== Segment start ==

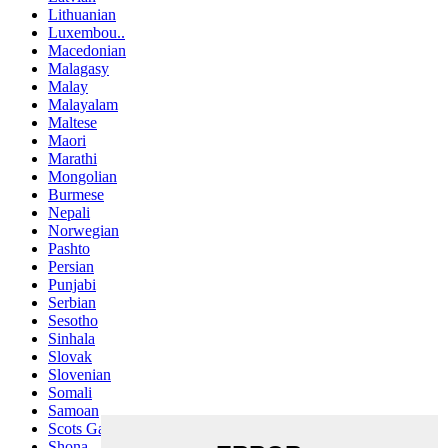
Lithuanian
Luxembou..
Macedonian
Malagasy
Malay
Malayalam
Maltese
Maori
Marathi
Mongolian
Burmese
Nepali
Norwegian
Pashto
Persian
Punjabi
Serbian
Sesotho
Sinhala
Slovak
Slovenian
Somali
Samoan
Scots Gaelic
Shona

== Segment end ==

§ **Problem to work on**:
Output the listing above in full, exactly. No images.

§ **Exercise result**:
Lithuanian
Luxembou..
Macedonian
Malagasy
Malay
Malayalam
Maltese
Maori
Marathi
Mongolian
Burmese
Nepali
Norwegian
Pashto
Persian
Punjabi
Serbian
Sesotho
Sinhala
Slovak
Slovenian
Somali
Samoan
Scots Gaelic
Shona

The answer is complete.